2 heures, 30 minutes, 1 mort
À le dire vite fait comme ça, ce n’est absolument pas vendeur, parce que se taper un film roumain de 2h30 se déroulant dans un couvent de nonnes en hiver dirigé par un pope orthodoxe, faut juste le vouloir quoi, et il n’y aura bien que quelques cinéphiles aventureux, quelques adeptes inconscients et/ou masochistes, les mêmes finalement prêts à mater du Sokourov ou du Angelopoulos sans rechigner à la tâche, pour accepter et supporter l’épreuve. Cristian Mungiu, que l’on pourrait considérer, en étant un minimum mauvaise foi (encore que...), comme une sorte d’Haneke bis moldave, revient donc aux grandes affaires, cinq ans après sa palme d’or controversée 4 mois, 3 semaines, 2 jours.

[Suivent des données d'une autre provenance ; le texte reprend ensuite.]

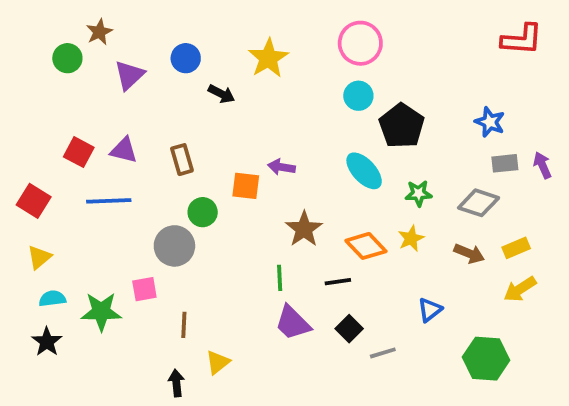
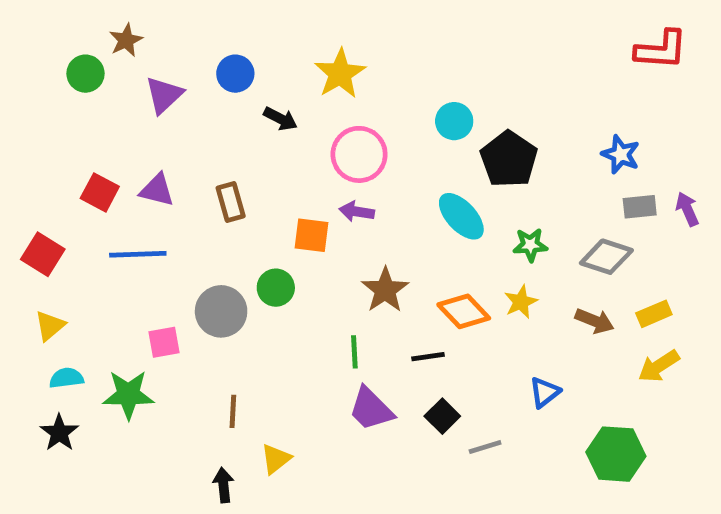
pink circle: (360, 43) -> (359, 154), moved
green circle: (203, 212) -> (276, 288), moved
pink square: (144, 289) -> (164, 342), moved

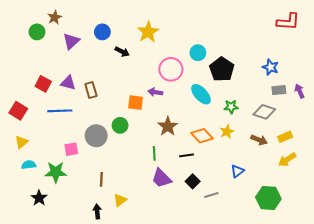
pink circle: (359, 154) -> (171, 69), moved
brown rectangle: (231, 202) -> (91, 90), moved
black star: (59, 433) -> (39, 198), moved

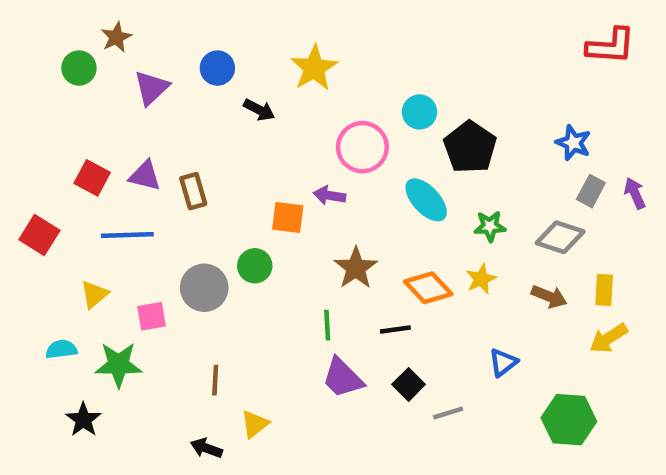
gray rectangle: (279, 90) -> (591, 191), turned -56
yellow rectangle: (285, 137) -> (604, 290), turned -64
yellow triangle: (21, 142) -> (94, 294), moved
black arrow: (97, 212) -> (206, 448), turned -64

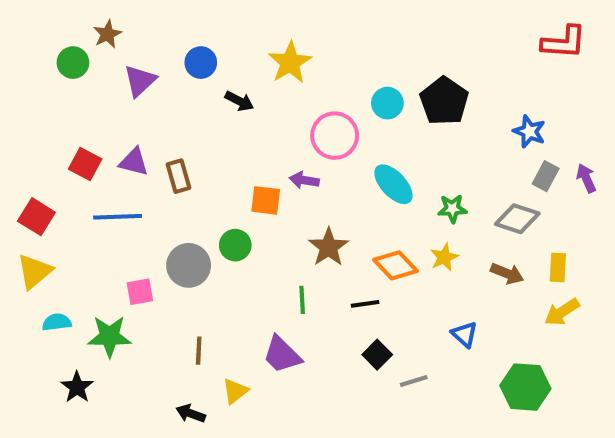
black pentagon: (470, 147) -> (444, 101), moved
yellow triangle: (94, 294) -> (34, 271), moved, size x1.4
blue triangle: (503, 362) -> (464, 334), turned -40
purple trapezoid: (343, 378) -> (282, 355), moved

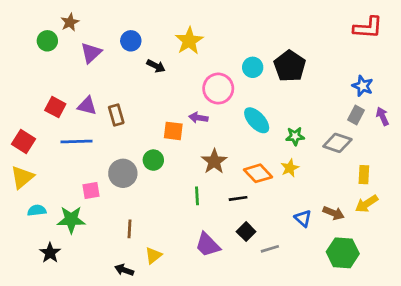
blue star: (529, 132) -> (363, 86), moved
brown arrow: (507, 274) -> (333, 213), moved
purple trapezoid: (282, 355) -> (208, 245), moved

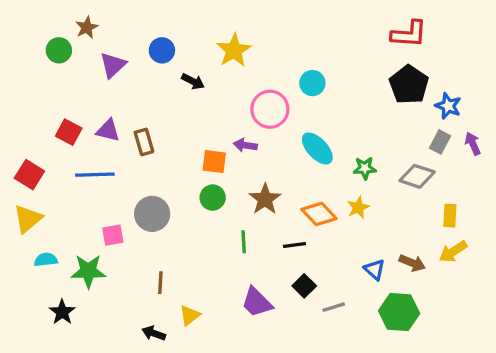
red L-shape: (368, 28) -> (409, 34), moved
black pentagon: (290, 66) -> (409, 85), moved
green circle: (153, 160) -> (213, 198), moved
green hexagon: (343, 253) -> (399, 312), moved

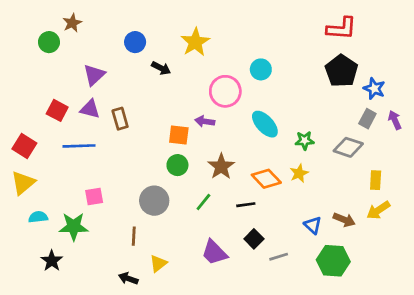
purple triangle: (113, 65) -> (94, 75), moved
gray circle: (152, 214) -> (154, 201), moved
green line: (244, 242) -> (203, 202), turned 42

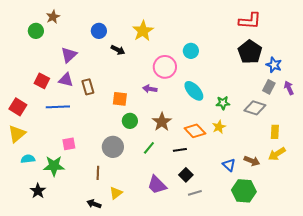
orange square: (179, 135) -> (120, 99), moved
gray line: (279, 257) -> (195, 193), moved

Inspirés de faits réels, Au-delà des collines relate une tragique histoire "d’exorcisme" qui va mal tourner. Le scénario va évidemment beaucoup plus loin que ça (on n’est pas dans Les diables ou dans L’exorciste), évoquant avant tout la relation complexe de deux jeunes femmes, Alina et Voichita, aux prises avec un amour dévorant (avec Dieu pour Voichita, avec Voichita pour Alina) qui les mènera, chacune, vers de vastes ténèbres. Dès le départ, le regard d’Alina se braque quand Voichita lui annonce qu’elle veut rester au couvent et qu’elle ne partira pas avec elle en Allemagne, et l’on sent déjà dans ce regard buté, dur soudain, tout le dérèglement, toute la détresse, toute la peur d’être abandonnée à nouveau (les deux amantes se sont rencontrées, enfant, dans un orphelinat) et toute l’impuissance de pouvoir emmener Voichita loin d’ici.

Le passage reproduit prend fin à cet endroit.